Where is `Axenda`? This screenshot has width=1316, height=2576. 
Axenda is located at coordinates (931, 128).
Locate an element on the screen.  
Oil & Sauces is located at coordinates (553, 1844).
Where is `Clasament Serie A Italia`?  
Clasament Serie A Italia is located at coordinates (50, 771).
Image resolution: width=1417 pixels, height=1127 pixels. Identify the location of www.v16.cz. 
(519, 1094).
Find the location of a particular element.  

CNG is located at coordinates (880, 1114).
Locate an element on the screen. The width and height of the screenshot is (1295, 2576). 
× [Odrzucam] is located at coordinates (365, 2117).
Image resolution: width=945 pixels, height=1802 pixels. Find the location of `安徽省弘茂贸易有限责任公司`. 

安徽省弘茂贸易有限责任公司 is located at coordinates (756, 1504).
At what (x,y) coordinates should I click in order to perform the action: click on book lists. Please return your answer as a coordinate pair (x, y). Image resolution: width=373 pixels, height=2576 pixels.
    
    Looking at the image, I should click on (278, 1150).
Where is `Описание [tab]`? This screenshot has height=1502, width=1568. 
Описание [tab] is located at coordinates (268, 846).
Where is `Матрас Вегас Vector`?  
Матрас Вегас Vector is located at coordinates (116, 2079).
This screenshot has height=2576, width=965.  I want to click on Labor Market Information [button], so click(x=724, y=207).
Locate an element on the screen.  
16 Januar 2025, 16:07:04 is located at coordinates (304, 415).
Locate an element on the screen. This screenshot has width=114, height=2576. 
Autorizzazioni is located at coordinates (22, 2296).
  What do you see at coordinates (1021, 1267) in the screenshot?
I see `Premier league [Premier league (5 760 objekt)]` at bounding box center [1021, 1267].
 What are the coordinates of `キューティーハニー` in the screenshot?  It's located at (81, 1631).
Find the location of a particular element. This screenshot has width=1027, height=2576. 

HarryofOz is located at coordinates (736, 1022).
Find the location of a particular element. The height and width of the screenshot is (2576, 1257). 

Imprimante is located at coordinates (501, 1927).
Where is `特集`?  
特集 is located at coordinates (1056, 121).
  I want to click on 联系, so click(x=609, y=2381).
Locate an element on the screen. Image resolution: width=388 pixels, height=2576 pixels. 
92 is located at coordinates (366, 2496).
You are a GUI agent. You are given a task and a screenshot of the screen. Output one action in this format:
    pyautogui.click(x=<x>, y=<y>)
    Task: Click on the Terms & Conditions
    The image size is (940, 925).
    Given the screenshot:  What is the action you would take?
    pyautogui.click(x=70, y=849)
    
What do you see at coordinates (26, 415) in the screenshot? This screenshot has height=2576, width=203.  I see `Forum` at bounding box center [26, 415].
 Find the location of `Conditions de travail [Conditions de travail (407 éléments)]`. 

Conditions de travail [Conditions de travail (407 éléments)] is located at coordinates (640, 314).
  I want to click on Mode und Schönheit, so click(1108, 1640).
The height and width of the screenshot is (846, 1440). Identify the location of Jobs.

Your assignment: Here, the records must be output exactly and in full.

Written solution:
Where is `Axenda`? This screenshot has width=1316, height=2576. 
Axenda is located at coordinates (931, 128).
Locate an element on the screen.  
Oil & Sauces is located at coordinates (553, 1844).
Where is `Clasament Serie A Italia`?  
Clasament Serie A Italia is located at coordinates (50, 771).
Image resolution: width=1417 pixels, height=1127 pixels. Identify the location of www.v16.cz. 
(519, 1094).
Find the location of a particular element.  

CNG is located at coordinates (880, 1114).
Locate an element on the screen. The width and height of the screenshot is (1295, 2576). 
× [Odrzucam] is located at coordinates (365, 2117).
Image resolution: width=945 pixels, height=1802 pixels. Find the location of `安徽省弘茂贸易有限责任公司`. 

安徽省弘茂贸易有限责任公司 is located at coordinates (756, 1504).
At what (x,y) coordinates should I click in order to perform the action: click on book lists. Please return your answer as a coordinate pair (x, y). Image resolution: width=373 pixels, height=2576 pixels.
    
    Looking at the image, I should click on (278, 1150).
Where is `Описание [tab]`? This screenshot has height=1502, width=1568. 
Описание [tab] is located at coordinates (268, 846).
Where is `Матрас Вегас Vector`?  
Матрас Вегас Vector is located at coordinates (116, 2079).
This screenshot has height=2576, width=965.  I want to click on Labor Market Information [button], so click(x=724, y=207).
Locate an element on the screen.  
16 Januar 2025, 16:07:04 is located at coordinates (304, 415).
Locate an element on the screen. This screenshot has width=114, height=2576. 
Autorizzazioni is located at coordinates (22, 2296).
  What do you see at coordinates (1021, 1267) in the screenshot?
I see `Premier league [Premier league (5 760 objekt)]` at bounding box center [1021, 1267].
 What are the coordinates of `キューティーハニー` in the screenshot?  It's located at (81, 1631).
Find the location of a particular element. This screenshot has width=1027, height=2576. 

HarryofOz is located at coordinates (736, 1022).
Find the location of a particular element. The height and width of the screenshot is (2576, 1257). 

Imprimante is located at coordinates (501, 1927).
Where is `特集`?  
特集 is located at coordinates (1056, 121).
  I want to click on 联系, so click(x=609, y=2381).
Locate an element on the screen. Image resolution: width=388 pixels, height=2576 pixels. 
92 is located at coordinates (366, 2496).
You are a GUI agent. You are given a task and a screenshot of the screen. Output one action in this format:
    pyautogui.click(x=<x>, y=<y>)
    Task: Click on the Terms & Conditions
    The image size is (940, 925).
    Given the screenshot:  What is the action you would take?
    pyautogui.click(x=70, y=849)
    
What do you see at coordinates (26, 415) in the screenshot? This screenshot has height=2576, width=203.  I see `Forum` at bounding box center [26, 415].
 Find the location of `Conditions de travail [Conditions de travail (407 éléments)]`. 

Conditions de travail [Conditions de travail (407 éléments)] is located at coordinates (640, 314).
  I want to click on Mode und Schönheit, so click(1108, 1640).
The height and width of the screenshot is (846, 1440). Identify the location of Jobs.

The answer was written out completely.